Segundo o sindicato, a classificação do gás como “não-conforme”, devido ao baixo teor de metano, evidencia anos de falta de investimentos estruturais na planta. Eduardo Lara afirmou que a UTGCA perdeu prioridade diante das operações do pré-sal e passou a operar de forma considerada obsoleta.
O Sindipetro-LP defende a criação imediata de um plano de revitalização tecnológica da unidade para preservar empregos, manter a segurança operacional e garantir a estabilidade energética e econômica da região.

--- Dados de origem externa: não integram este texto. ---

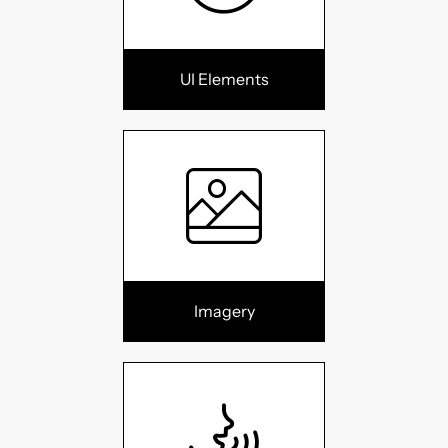
UI Elements
Imagery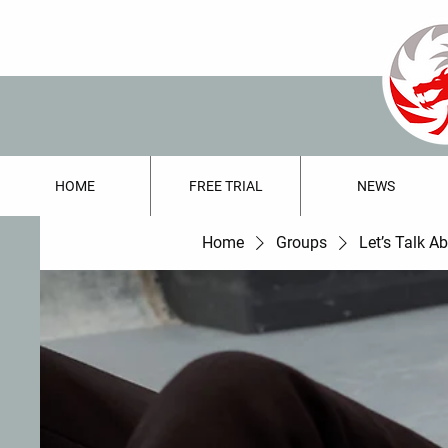
HOME
FREE TRIAL
NEWS
Home
Groups
Let’s Talk A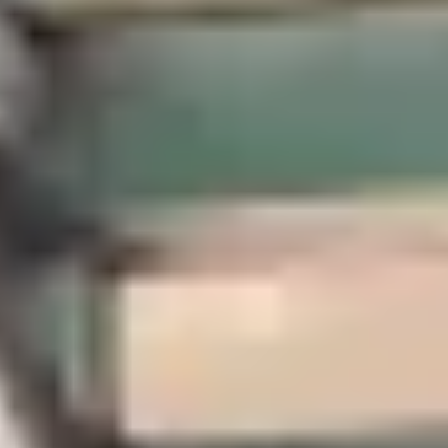
5.0
/
(7 reviews)
5
State licensed
301 West Main Street, Pensacola, FL 32502, United
Select your trip
Best Price Guarantee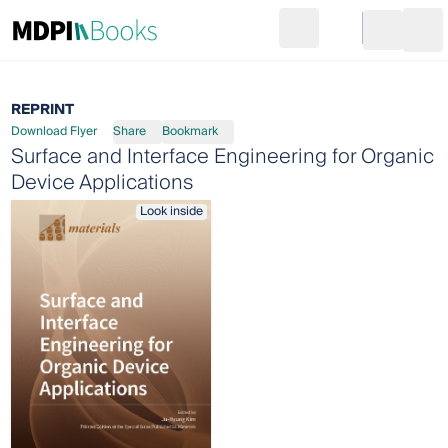
Search
Go to cart
Login
Ope
REPRINT
Download Flyer
Share
Bookmark
Surface and Interface Engineering for Organic
Device Applications
Look inside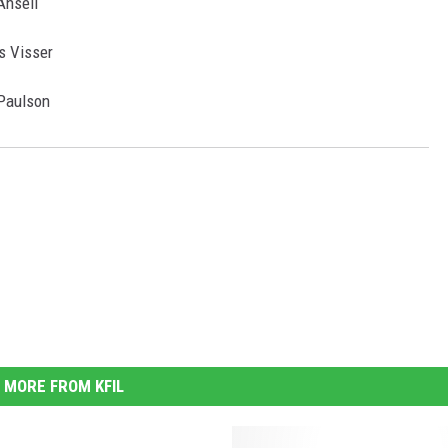
Ansell
s Visser
 Paulson
MORE FROM KFIL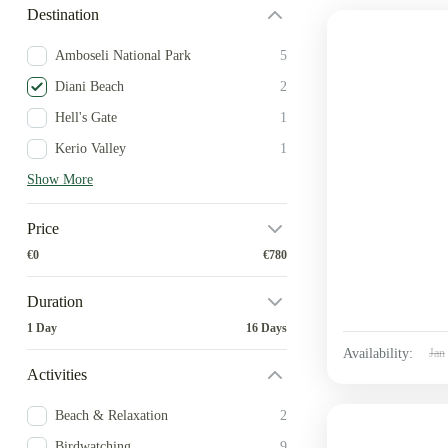
Destination
Amboseli National Park
5
Diani Beach
2
Hell's Gate
1
Kerio Valley
1
Show More
Price
€0
€780
Duration
1 Day
16 Days
Availability:
Jan
Activities
Beach & Relaxation
2
Birdwatching
9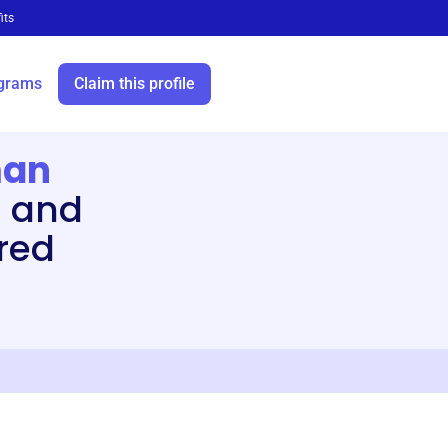
its
grams
Claim this profile
man
 and
red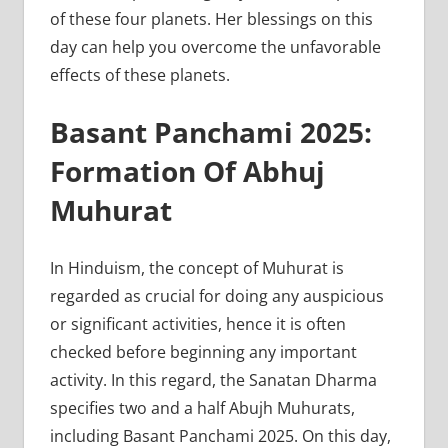
of these four planets. Her blessings on this
day can help you overcome the unfavorable
effects of these planets.
Basant Panchami 2025:
Formation Of Abhuj
Muhurat
In Hinduism, the concept of Muhurat is
regarded as crucial for doing any auspicious
or significant activities, hence it is often
checked before beginning any important
activity. In this regard, the Sanatan Dharma
specifies two and a half Abujh Muhurats,
including Basant Panchami 2025. On this day,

Dados técnicos apontam que, após a última parada de manutenção, a produção ficou em cerca de 6 milhões de metros cúbicos por dia, quase metade do volume registrado no ano passado e muito abaixo da capacidade máxima da planta, estimada em 20 milhões de m³/dia.
A vereadora Cássia destacou que a queda na produção já afeta diretamente a arrecadação municipal. De acordo com ela, somente no início de 2026, Caraguatatuba acumula perda superior a R$ 20 milhões em royalties, recursos utilizados em áreas como saúde, educação e infraestrutura.
O sindicato e a parlamentar seguem articulando cobranças para que a Petrobras apresente, dentro do prazo de três meses determinado pela ANP, um cronograma de obras para modernização da UTGCA e retomada da capacidade operacional da unidade no Litoral Norte.